Dans l'avenir, rien ne s'oppose, en revanche, au développement de l'énergie nucléaire de fission, à un rythme actuellement difficile à prévoir en raison de la contradiction, entretenue dans les opinions publiques de nombreux États, entre la nécessité de diminuer l'effet de serre et la permanente diabolisation de l'énergie nucléaire civile. Cette tendance commence toutefois à s'inverser. Si la France a, la première, décidé de privilégier le nucléaire (75 % de sa production électrique en 1996), elle est suivie par des pays de plus en plus nombreux parmi lesquels la Suède (52 % de sa production d'électricité), pays si sensible aux problèmes de , et surtout le Japon, qui construit maintenant des centrales nucléaires au rythme le plus élevé du monde (25 % de sa production totale en 1996). Même si cette tendance s'inverse complètement, l'énergie de fission, sous sa forme actuelle, sera disponible au moins jusqu'en 2050.

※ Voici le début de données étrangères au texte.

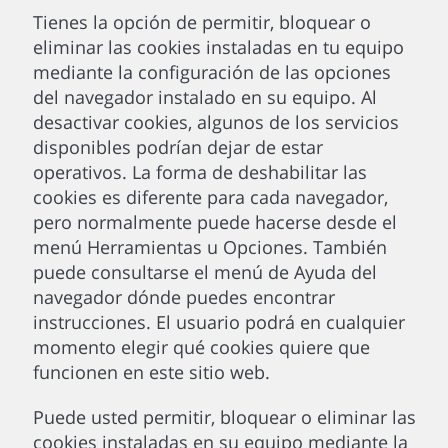
Tienes la opción de permitir, bloquear o
eliminar las cookies instaladas en tu equipo
mediante la configuración de las opciones
del navegador instalado en su equipo. Al
desactivar cookies, algunos de los servicios
disponibles podrían dejar de estar
operativos. La forma de deshabilitar las
cookies es diferente para cada navegador,
pero normalmente puede hacerse desde el
menú Herramientas u Opciones. También
puede consultarse el menú de Ayuda del
navegador dónde puedes encontrar
instrucciones. El usuario podrá en cualquier
momento elegir qué cookies quiere que
funcionen en este sitio web.
Puede usted permitir, bloquear o eliminar las
cookies instaladas en su equipo mediante la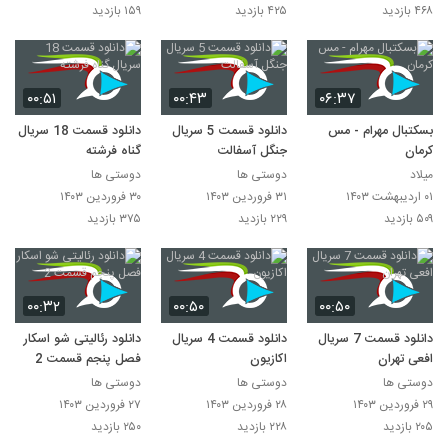
۴۶۸ بازدید
۴۲۵ بازدید
۱۵۹ بازدید
۰۰:۵۱
۰۰:۴۳
۰۶:۳۷
بسکتبال مهرام - مس
دانلود قسمت 5 سریال
دانلود قسمت 18 سریال
کرمان
جنگل آسفالت
گناه فرشته
میلاد
دوستی ها
دوستی ها
۰۱ اردیبهشت ۱۴۰۳
۳۱ فروردین ۱۴۰۳
۳۰ فروردین ۱۴۰۳
۵۰۹ بازدید
۲۲۹ بازدید
۳۷۵ بازدید
۰۰:۳۲
۰۰:۵۰
۰۰:۵۰
دانلود قسمت 7 سریال
دانلود قسمت 4 سریال
دانلود رئالیتی شو اسکار
افعی تهران
اکازیون
فصل پنجم قسمت 2
دوستی ها
دوستی ها
دوستی ها
۲۹ فروردین ۱۴۰۳
۲۸ فروردین ۱۴۰۳
۲۷ فروردین ۱۴۰۳
۲۰۵ بازدید
۲۲۸ بازدید
۲۵۰ بازدید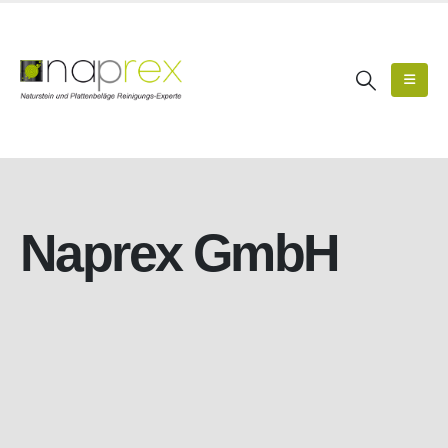
Naprex GmbH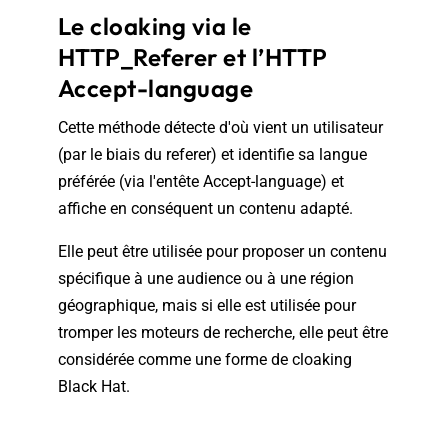
Le cloaking via le
HTTP_Referer et l’HTTP
Accept-language
Cette méthode détecte d'où vient un utilisateur
(par le biais du referer) et identifie sa langue
préférée (via l'entête Accept-language) et
affiche en conséquent un contenu adapté.
Elle peut être utilisée pour proposer un contenu
spécifique à une audience ou à une région
géographique, mais si elle est utilisée pour
tromper les moteurs de recherche, elle peut être
considérée comme une forme de cloaking
Black Hat.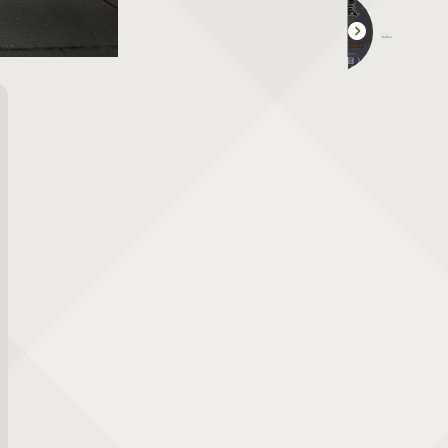
第14回 食＆農マルシェ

L'avenir du nucléaire au-delà de 2050 est particulièrement incertain pour des raisons techniques. Le relais souhaitable de l'énergie de fission des éléments lourds devrait être assuré par l'énergie de fusion des éléments légers (hydrogène, deutérium, tritium, hélium) et, plus particulièrement, par la réaction de fusion du deutérium et du tritium. Mais, malgré des travaux incessants sur des prototypes de recherches très élaborés, il s'avère difficile de confiner les fluides réagissant à une température voisine de 100 millions de °C, et les espoirs évoqués en 1989 de réaliser une fusion froide (à la température ambiante) à l'intérieur des électrodes d'une cuve d'électrolyse d'eau lourde ne semblent pas se confirmer. Si ces difficultés n'ont pas été surmontées à temps, une autre possibilité est de construire un nouveau type de réacteur de fission, appelé surgénérateur, ou réacteur à neutrons rapides. Ces réacteurs provoqueront la fission du plutonium, produit dans les réacteurs actuels de fission au sein du combustible irradié, et séparé dans les usines de retraitement. Mais ils auront la capacité, en irradiant une charge inactive d'uranium appauvri (uranium 238 non fissile), qui est également un sous-produit des usines d'enrichissement et des usines de retraitement, de fabriquer plus de plutonium qu'ils n'en consomment. Un tel processus multiplierait par un facteur d'au moins cinquante la quantité totale d'énergie productible à partir de la totalité de l'uranium naturel extrait avant son épuisement. Divers prototypes de surgénérateurs existent déjà ; la France est la seule à en posséder un en vraie grandeur, qui est constitué par l'unité dite Superphénix.